Stringer has been a designer at Apple since 1995. He and Richard Howarth were the top contenders to take over the design studio when Ive was promoted to Chief Design Officer. Howarth got the job two years ago.

It’s unclear if the 52-year-old Stringer is retiring after making boatloads of money as one of Ive’s right-hand men, or if he’s moving to another company. Apple declined to comment.

How important was Christopher Stringer to Apple design?

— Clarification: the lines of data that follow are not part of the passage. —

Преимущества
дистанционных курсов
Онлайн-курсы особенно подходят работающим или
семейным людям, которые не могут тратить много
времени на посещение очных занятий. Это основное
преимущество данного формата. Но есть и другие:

Cult of Mac founder Leander Kahney wrote a short biography of Stringer when he researched the design team for his book, Jony Ive: The Genius Behind Apple’s Greatest Products. An excerpt can be read below:

“Christopher Stringer, born in Australia in 1965, had been raised in the North of England. He attended North Staffordshire Polytechnic in Stoke-on-Trent and graduated from London’s Royal College of Art in 1986. A veteran of IDEO — hired in 1992, he helped develop Dell’s design language and won an ID Design Review award for an innovative light switch — he was recruited by Jony in 1995 as a Senior Industrial Designer.

Stringer worked on the early PowerBooks and tower computers. Over the next seventeen years, he would be involved in all the major releases (including the iPhone), peripherals, and in even smaller projects, like the design of product packaging. He was also the first designer to give testimony at the Apple-Samsung trial, where, according to Reuters news service, “Stringer looked every inch the designer with his shoulder-length hair, salt-and-pepper beard, wearing an off-white suit with a narrow black tie.” Stringer was often seen at Apple launch events talking side-by-side with Jony. The impression they are close friends is enhanced by their shared history; both hail from Staffordshire and studied in the north of England.

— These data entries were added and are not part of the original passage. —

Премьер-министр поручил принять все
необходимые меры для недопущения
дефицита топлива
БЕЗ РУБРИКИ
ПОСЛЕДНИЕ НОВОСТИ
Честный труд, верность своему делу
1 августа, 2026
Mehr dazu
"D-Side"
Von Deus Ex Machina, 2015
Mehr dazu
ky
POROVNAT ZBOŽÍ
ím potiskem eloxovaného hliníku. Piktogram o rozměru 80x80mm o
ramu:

Jony’s ID group has become a tightly knit team, as many of them have worked together for decades. They no longer design Apple’s products alone, but each product has designated a design lead, the designer who does most of the actual work, plus one or two deputies.

Stringer describes the role of an industrial designer at Apple as “to imagine objects that don’t exist and to guide the process that brings them to life. And so that includes defining the experience that a customer has when they touch and feel our products. It’s managing the overall form and the materials, the textures, the colors. And it’s also working with engineering groups to, as I say, bring it to life, to bring it to the market and to building the craftsmanship that it absolutely needs to have to have that Apple quality.”